Mediastinal fibrosis in multifocal fibrosclerosis is characterized by hypointense tissue on T1- and T2-weighted MR images in the mediastinum, especially around the aorta, as in this case. Mediastinal fibrosis can also be associated with superior vena cava obstruction, stenosis of the pulmonary veins, tracheal obstruction (eg, symptoms similar to asthma), esophageal stricture, pulmonary artery obstruction with cor pulmonale, and coronary artery occlusion (1,4). Histologically, it has a similar appearance to that observed in patients with RPF (1,13). Cross-sectional imaging findings are those of an infiltrative soft-tissue process, with variable degrees of deformation of the mediastinal anatomy (2,4).
RPF was a prominent component of multi-focal fibrosclerosis in the case presented, and RPF is the most common manifestation of multifocal fibrosclerosis. RPF is characterized by fibrous tissue proliferation surrounding the aorta and extending into periaortic tissue as a plaque-like infiltrative soft-tissue process (14). In most cases, it is localized around the lower aorta and common iliac arteries in the retroperitoneal space (12), but the pelvic cavity can also be involved (5). About two-thirds of the cases are considered idiopathic; in the remaining one-third, an inciting factor (eg, methysergide, malignancies, radiation therapy, surgery, hemorrhage, retroperitoneal infection, autoimmune diseases) can be identified (15). It has also been suggested that RPF could be secondary to a local autoallergic reaction to components of atherosclerotic plaques, occurring in areas in which the aorta has severe atherosclerotic plaque (13). There is a male-to-female ratio of approximately 3:1. In 70% of patients, the age at diagnosis is between 30 and 60 years, but the disease has been described in children (16).

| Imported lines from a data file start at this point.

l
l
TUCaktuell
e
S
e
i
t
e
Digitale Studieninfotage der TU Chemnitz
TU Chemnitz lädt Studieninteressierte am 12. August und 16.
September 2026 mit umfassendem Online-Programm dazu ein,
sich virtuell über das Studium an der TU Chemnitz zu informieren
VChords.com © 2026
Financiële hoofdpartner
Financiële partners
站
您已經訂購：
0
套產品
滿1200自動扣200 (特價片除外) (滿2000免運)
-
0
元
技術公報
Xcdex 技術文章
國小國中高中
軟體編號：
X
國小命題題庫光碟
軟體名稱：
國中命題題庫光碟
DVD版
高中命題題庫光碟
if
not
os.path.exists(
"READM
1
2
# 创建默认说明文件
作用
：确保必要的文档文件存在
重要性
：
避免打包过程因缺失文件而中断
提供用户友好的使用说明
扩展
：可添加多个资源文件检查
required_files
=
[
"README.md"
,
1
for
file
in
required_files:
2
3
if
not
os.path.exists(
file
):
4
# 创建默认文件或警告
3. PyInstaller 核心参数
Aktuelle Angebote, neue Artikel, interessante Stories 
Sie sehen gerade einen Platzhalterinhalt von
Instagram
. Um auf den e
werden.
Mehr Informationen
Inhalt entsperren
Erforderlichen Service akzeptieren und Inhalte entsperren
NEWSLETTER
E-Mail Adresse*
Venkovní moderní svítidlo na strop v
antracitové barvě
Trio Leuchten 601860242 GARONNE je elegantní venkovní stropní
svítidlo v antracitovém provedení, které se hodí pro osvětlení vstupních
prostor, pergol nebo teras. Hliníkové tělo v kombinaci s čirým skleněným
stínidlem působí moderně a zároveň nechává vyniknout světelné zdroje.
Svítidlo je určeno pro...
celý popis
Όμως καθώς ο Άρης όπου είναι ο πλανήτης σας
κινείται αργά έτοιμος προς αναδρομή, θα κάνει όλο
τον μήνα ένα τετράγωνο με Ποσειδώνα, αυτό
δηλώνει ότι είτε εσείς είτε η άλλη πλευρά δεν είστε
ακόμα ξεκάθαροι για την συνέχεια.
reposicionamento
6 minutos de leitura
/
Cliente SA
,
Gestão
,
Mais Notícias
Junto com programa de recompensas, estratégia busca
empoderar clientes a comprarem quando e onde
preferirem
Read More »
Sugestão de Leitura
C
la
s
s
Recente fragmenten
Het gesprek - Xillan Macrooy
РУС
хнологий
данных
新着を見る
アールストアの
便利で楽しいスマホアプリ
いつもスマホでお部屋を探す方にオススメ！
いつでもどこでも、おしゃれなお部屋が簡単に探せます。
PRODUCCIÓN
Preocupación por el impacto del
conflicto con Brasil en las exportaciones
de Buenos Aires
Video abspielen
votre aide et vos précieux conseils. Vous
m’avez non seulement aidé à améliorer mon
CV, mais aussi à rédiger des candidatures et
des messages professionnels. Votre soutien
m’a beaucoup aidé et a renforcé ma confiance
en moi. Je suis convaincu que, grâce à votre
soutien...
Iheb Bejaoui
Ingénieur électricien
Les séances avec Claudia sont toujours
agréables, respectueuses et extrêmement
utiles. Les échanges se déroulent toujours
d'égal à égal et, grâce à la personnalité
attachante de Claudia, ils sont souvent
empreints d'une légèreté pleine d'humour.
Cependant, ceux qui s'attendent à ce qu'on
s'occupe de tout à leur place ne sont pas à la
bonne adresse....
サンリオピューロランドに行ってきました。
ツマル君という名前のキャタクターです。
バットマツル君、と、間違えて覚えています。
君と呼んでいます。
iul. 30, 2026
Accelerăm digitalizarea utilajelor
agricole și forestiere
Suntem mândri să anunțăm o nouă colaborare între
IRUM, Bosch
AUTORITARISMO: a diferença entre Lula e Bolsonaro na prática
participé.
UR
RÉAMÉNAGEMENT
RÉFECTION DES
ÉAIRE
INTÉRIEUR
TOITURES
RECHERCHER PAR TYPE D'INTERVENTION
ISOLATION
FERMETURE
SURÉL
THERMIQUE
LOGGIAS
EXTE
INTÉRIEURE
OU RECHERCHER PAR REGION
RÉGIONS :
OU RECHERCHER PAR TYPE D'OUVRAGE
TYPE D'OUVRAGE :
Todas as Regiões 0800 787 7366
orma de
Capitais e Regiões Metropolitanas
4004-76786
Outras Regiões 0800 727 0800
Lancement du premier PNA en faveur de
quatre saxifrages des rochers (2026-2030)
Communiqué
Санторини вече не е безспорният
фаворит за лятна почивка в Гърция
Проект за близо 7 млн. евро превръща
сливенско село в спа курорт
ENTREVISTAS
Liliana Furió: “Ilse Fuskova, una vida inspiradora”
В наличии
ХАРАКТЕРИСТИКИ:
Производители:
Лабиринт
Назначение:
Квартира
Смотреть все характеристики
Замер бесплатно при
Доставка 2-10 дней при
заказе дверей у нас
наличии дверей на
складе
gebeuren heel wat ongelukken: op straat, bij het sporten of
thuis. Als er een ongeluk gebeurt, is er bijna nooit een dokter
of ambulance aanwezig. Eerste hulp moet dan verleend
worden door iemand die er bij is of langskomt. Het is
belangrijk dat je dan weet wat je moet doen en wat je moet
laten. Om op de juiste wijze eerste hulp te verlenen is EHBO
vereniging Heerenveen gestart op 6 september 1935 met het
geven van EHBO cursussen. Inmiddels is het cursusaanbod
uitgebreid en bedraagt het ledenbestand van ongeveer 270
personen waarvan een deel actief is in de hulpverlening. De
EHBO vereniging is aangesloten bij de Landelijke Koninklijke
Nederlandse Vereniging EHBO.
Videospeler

Two histologic patterns of RPF have been described. One pattern consists of chronic fibrosis that is relatively avascular, acellular, and often calcified. The second pattern demonstrates collagen bundles interspersed with an equal or greater volume of inflammatory cells and mucopolysaccharide. In the later group, small blood vessels are numerous, and the infiltrative process is pleomorphic, consisting of lymphocytes, plasma cells, eosinophils, Russell bodies, fibroblasts, and mast cells. Neutrophils are absent (12). It is hypothesized that the more active type of inflammation matures into the more chronic histologic pattern.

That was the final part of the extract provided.